The kind of places where this would make sense are the likes of (or parts of) SpecialFunctions, StatsBase, Combinatorics, HyperGeometricFunctions, … etc; if there’s a way for package dev to signal chunks of code without it being in the way of their devevelopment, it might help avoid duplication across code bases and ensure people use robust and optimised key functions

I wonder if you could do this via a third-party package with sort of “half” of the approach that PackageCompiler takes. Trace the program, steal the appropriate code from the packages that you use, but rather than compile it into a system image, just put it all into a new .jl file that can be included?

Totally not an elegant solution and likely to royally screw some things up but maybe a step in the right direction

Sort of like a “minify” for Julia programs.
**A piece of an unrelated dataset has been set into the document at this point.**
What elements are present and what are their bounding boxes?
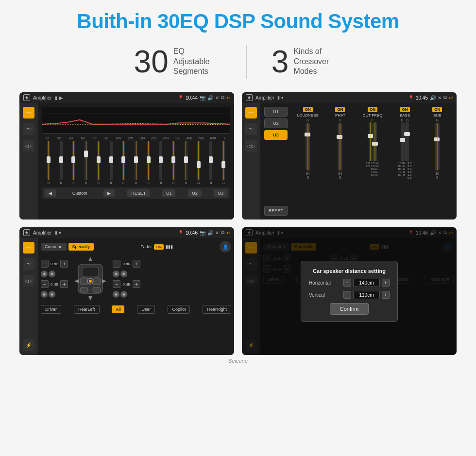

I think this is going to run up against pre-compilation. In theory pre-compilation of a module converts it into a format that can be loaded fast. Maybe pre-compilation could create a different format where there is an “index” that is loaded first and from that it determines what functions to load by what you want to import. However unless you are talking a module that is megabytes (pre-compiled) in size, issuing a single read to read the whole module is going to be faster than a read followed by multiple small reads to load the methods you are interested in. (This assumes that the CPU time to convert from the saved pre-compiled format to a runnable format is negligible.)

I suspect the delay is actually the check to see if the module needs to be re-compiled. i.e. has any of it’s dependencies changed, has any of their dependencies changed and so on down the tree.

Of course this is all a guess on my part, so I could be totally wrong…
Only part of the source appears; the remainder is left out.